Anita Felicelli's Playlist for Her Novel "Chimerica"


In the Book Notes series, authors create and discuss a music playlist that relates in some way to their recently published book.

Previous contributors include Jesmyn Ward, Lauren Groff, Bret Easton Ellis, Celeste Ng, T.C. Boyle, Dana Spiotta, Amy Bloom, Aimee Bender, Heidi Julavits, Hari Kunzru, and many others.

Anita Felicelli's Chimerica is an inventive and compelling debut novel, a literary legal thriller (with a touch of magical realism) not to be missed.

Jonathan Lethem wrote of the book:

"Felicelli's remarkable CHIMERICA is a coolly surrealist legal thriller--in turns sly, absurd, emotionally vivid, and satirically incisive--that shifts the reader into a world just adjacent to our own."

In her own words, here is Anita Felicelli's Book Notes music playlist for her debut novel Chimerica:

I wrote my novel Chimerica between 2011- 2015 before our world turned as dark as it has become, before conversations about women and power were commonplace. Chimerica is the story of Maya Ramesh, a Tamil American trial attorney who loses her job and her marriage at the same time, and begins scheming about how to get her job back. She’s presented with a strange opportunity in the form of a talking lemur who claims to be from the mural that was the subject of litigation she’d been working on just before being fired.

Maya, as a character, has been with me for twenty-five years this year. Although Chimerica is a standalone novel, I’d imagined Maya fully in a short story about two sisters in 1994, and my first novel grew out of that short story. My first novel was a kunstlerroman about a young artist who psychiatrically disintegrates, a kind of coming-of-age, but mostly in reverse. I’d drafted that first novel as an art student and fiction writer. Several years later, I found myself in law school in search of a day job to support my fiction writing — I felt like I couldn’t be both a serious visual artist and serious fiction writer and still financially support myself. Chimerica grew out of my observations of other lawyers, lawyers who were lawyers because that was their goal in life.

Mysterons - Portishead

Mysterons is a song about self-deception that immediately sets a strange mood and creates the feeling that we’re all living amidst so much illusion, and that there’s another reality underneath all of those illusions. It’s that mood that was in the back of my mind when I conceived of and first drafted Chimerica in 2011. Portishead and other trip hop was on my regular rotation at the time, setting a surreal, experimental mood. Maya’s name means illusion in Sanskrit, and it’s a fundamental concept within Hinduism, referring to a cosmic illusion that the world around us is real.
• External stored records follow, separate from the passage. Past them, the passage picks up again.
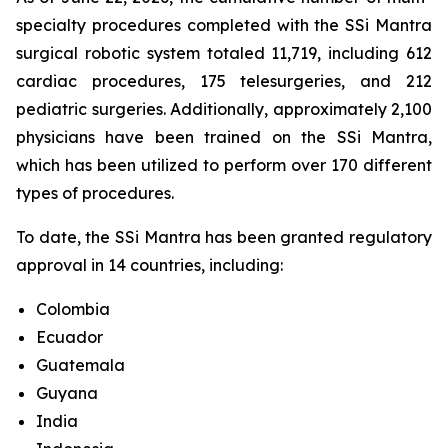
specialty procedures completed with the SSi Mantra
surgical robotic system totaled 11,719, including 612
cardiac procedures, 175 telesurgeries, and 212
pediatric surgeries. Additionally, approximately 2,100
physicians have been trained on the SSi Mantra,
which has been utilized to perform over 170 different
types of procedures.
To date, the SSi Mantra has been granted regulatory
approval in 14 countries, including:
Colombia
Ecuador
Guatemala
Guyana
India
Among people as they live, maya refers to human ignorance of the true nature of self. Maya is a protagonist who is perpetually pretending—it’s both her strength and her weakness, and it’s a personality trait that serves the forward motion of the plot. There is also a particular repeated line in Mysterons: “Did you want Did you want Did you want” that haunts the protagonist Maya as she considers the loss of her husband and job due to an affair.

Near Wild Heaven - R.E.M.

There’s a feeling of almost-but-not-quite in R.E.M. Near Wild Heaven that suffuses the whole song, its melody, as well as its lyrics. Before the novel opens, Maya has a life that many people perceive as the American Dream—she has a husband, Ross, who loves her, two kids, a house with a hot tub, and the job she wants. And yet, it’s not enough. It’s the proximity to the American Dream, the ability to see it clearly around her, and yet never attain it for herself that maddens her. There are lines in Near Wild Heaven that I think are perfect for this situation: “And I always thought that it would make me smarter/But it’s only made me harder.” Almost two decades before the novel starts, she had cheated with an old boyfriend just before her wedding to Ross. I’d written a number of scenes in that first novel with R.E.M. in the background. In Chimerica, the urge to explode her relationship surfaces again, and before the start of the novel, she’s exploded her marriage. She knows, though, I think, that she’s exploded her marriage for a chimera, a perfection that’s impossible to achieve.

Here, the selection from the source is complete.